Konzeptionelle Überlegungen zur Konkretisierung der Idee und dessen Umsetzung sind frühzeitig praxisnah zu validieren. Nachhaltigkeitsüberlegungen sollten bei neuen Geschäftsideen ein Prüfstein sein, oftmals sind diese sogar ursächlich. Etwa jede fünfte Firmengründung in Deutschland ist im Bereich Klima- und Umweltschutz angesiedelt. Besonders naturnahe Branchen locken unternehmerische Entfaltung, um zur Verbesserung des Klimas beizutragen.

Unternehmerische Ansätze, ob im Fall von etablierten Unternehmen in zunehmend wettbewerbsintensiven Märkten oder bei der Realisation einer Unternehmensgründung, bedingen vorausschauendes Handeln und agile Umsetzung. Agilität ist mehr als Flexibilität, um eine kurzfristige Nachfrage befriedigen zu können. Strategische Agilität ist gegeben, wenn trotz ungewisser Zukunft Entscheidungen getroffen und bei erkennbarem Handlungsbedarf diese in Frage gestellt und revidiert werden. Agile Unternehmen sind in der Lage umzusteuern, wenn sich ein eingeschlagener Weg als Sackgasse erweist. Strategisches Management verkümmert dann nicht in seitenfüllenden Fünf- oder Zehn-Jahresplänen, es wird zur permanenten Managementaktivität auf Basis einer Beobachtung der Umwelt, proaktiver Wahrnehmung von Chancen und unternehmerischer Steuerung von Risiken. Proaktives und antizipatives Handeln wird zur notwendigen Voraussetzung für eine nachhaltige Unternehmensentwicklung.
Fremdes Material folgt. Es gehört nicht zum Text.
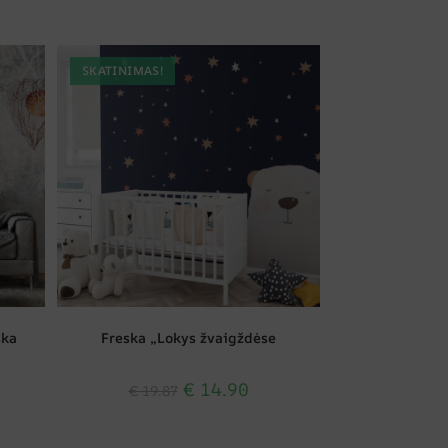
SKATINIMAS!
ska
Freska „Lokys žvaigždėse
€
14.90
€
19.87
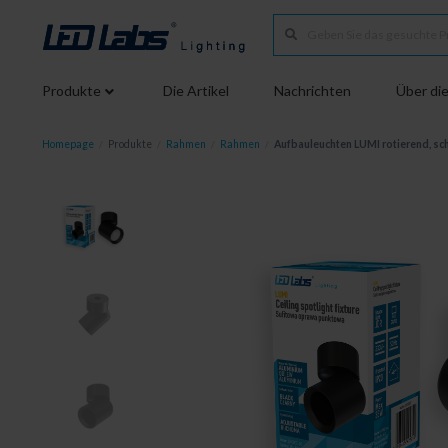
Produkte
Die Artikel
Nachrichten
Über die
Homepage
/
Produkte
/
Rahmen
/
Rahmen
/
Aufbauleuchten LUMI rotierend, sc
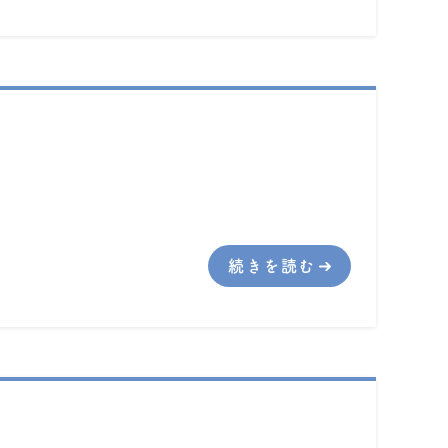
続きを読む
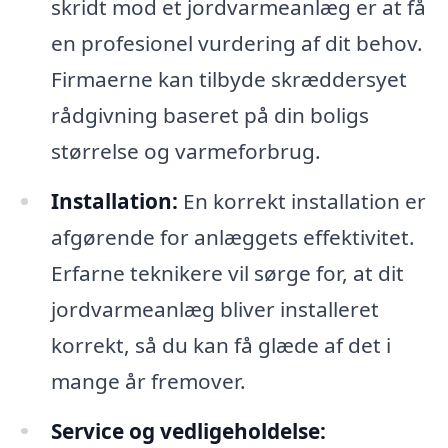
skridt mod et jordvarmeanlæg er at få
en profesionel vurdering af dit behov.
Firmaerne kan tilbyde skræddersyet
rådgivning baseret på din boligs
størrelse og varmeforbrug.
Installation:
En korrekt installation er
afgørende for anlæggets effektivitet.
Erfarne teknikere vil sørge for, at dit
jordvarmeanlæg bliver installeret
korrekt, så du kan få glæde af det i
mange år fremover.
Service og vedligeholdelse:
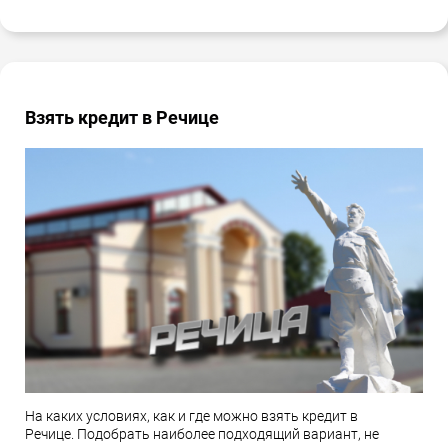
Взять кредит в Речице
На каких условиях, как и где можно взять кредит в
Речице. Подобрать наиболее подходящий вариант, не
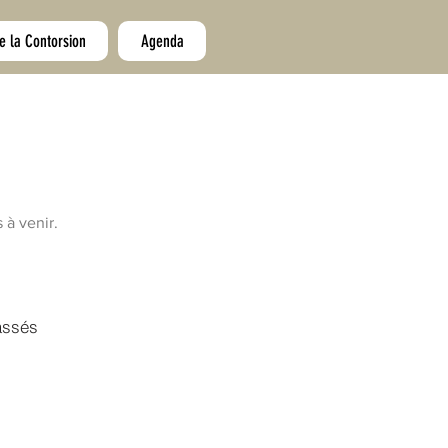
e la Contorsion
Agenda
 à venir.
assés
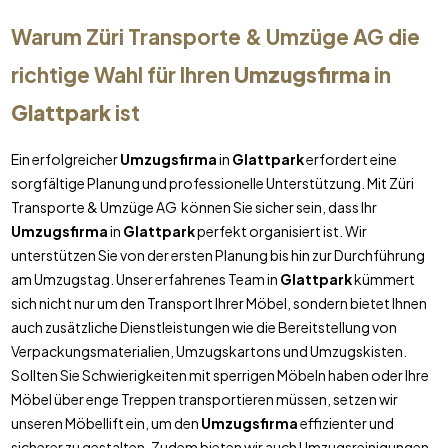
Warum Züri Transporte & Umzüge AG die
richtige Wahl für Ihren
Umzugsfirma
in
Glattpark
ist
Ein erfolgreicher
Umzugsfirma
in
Glattpark
erfordert eine
sorgfältige Planung und professionelle Unterstützung. Mit Züri
Transporte & Umzüge AG können Sie sicher sein, dass Ihr
Umzugsfirma
in
Glattpark
perfekt organisiert ist. Wir
unterstützen Sie von der ersten Planung bis hin zur Durchführung
am Umzugstag. Unser erfahrenes Team in
Glattpark
kümmert
sich nicht nur um den Transport Ihrer Möbel, sondern bietet Ihnen
auch zusätzliche Dienstleistungen wie die Bereitstellung von
Verpackungsmaterialien, Umzugskartons und Umzugskisten.
Sollten Sie Schwierigkeiten mit sperrigen Möbeln haben oder Ihre
Möbel über enge Treppen transportieren müssen, setzen wir
unseren Möbellift ein, um den
Umzugsfirma
effizienter und
sicherer zu gestalten. Zudem bieten wir auch Umzugsreinigungen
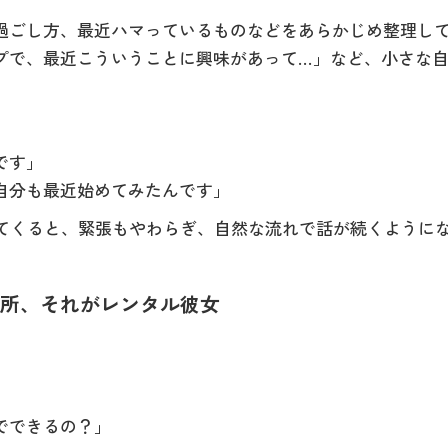
過ごし方、最近ハマっているものなどをあらかじめ整理し
プで、最近こういうことに興味があって…」など、小さな自
です」
自分も最近始めてみたんです」
出てくると、緊張もやわらぎ、自然な流れで話が続くように
る場所、それがレンタル彼女
でできるの？」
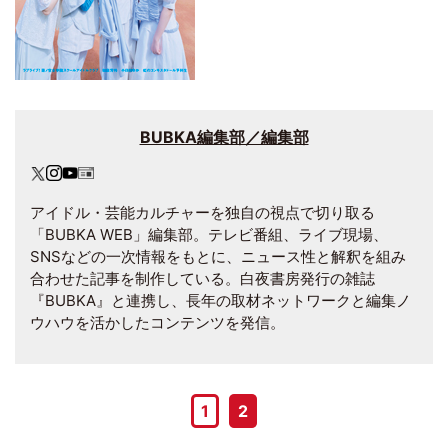
BUBKA編集部／編集部
アイドル・芸能カルチャーを独自の視点で切り取る
「BUBKA WEB」編集部。テレビ番組、ライブ現場、
SNSなどの一次情報をもとに、ニュース性と解釈を組み
合わせた記事を制作している。白夜書房発行の雑誌
『BUBKA』と連携し、長年の取材ネットワークと編集ノ
ウハウを活かしたコンテンツを発信。
1
2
Unternehmertum sichert eine Perspektive für den Betrieb, wenn Chancen und Herausforderungen im Markt erkannt, betriebliche Ziele definiert und Maßnahmen zur Zielerreichung eingeleitet werden. Dies bedingt auch Risikobereitschaft. Strategisches Handeln synchronisiert dabei unter Wahrung eines längerfristigen Planungshorizonts die strategischen Ziele und Maßnahmen, die Positionierung im Wettbewerb, das Innovationsmanagement, die Nachhaltigkeitsmaßnahmen und die Organisationsentwicklung. Damit wird Adaptionsfähigkeit der Betriebe in der sich dynamisch verändernden Umwelt gewährleistet, eine notwendige Voraussetzung zur nachhaltigen Existenz. Ein externer Veränderungsdruck, wie beispielsweise die Corona-Pandemie, wirkt dabei als Katalysator. Agilität sichert besonders in Zeiten mit massiven Veränderungen langfristige Perspektive und sichert Resilienz, d.h. Überlebensfähigkeit. In kleinen Unternehmen ist dies eine unternehmerische Aufgabe, die anhand der folgend dargelegten Instrumente, Beispiele, Fragen, Einstellungen und Anregungen sichergestellt werden kann.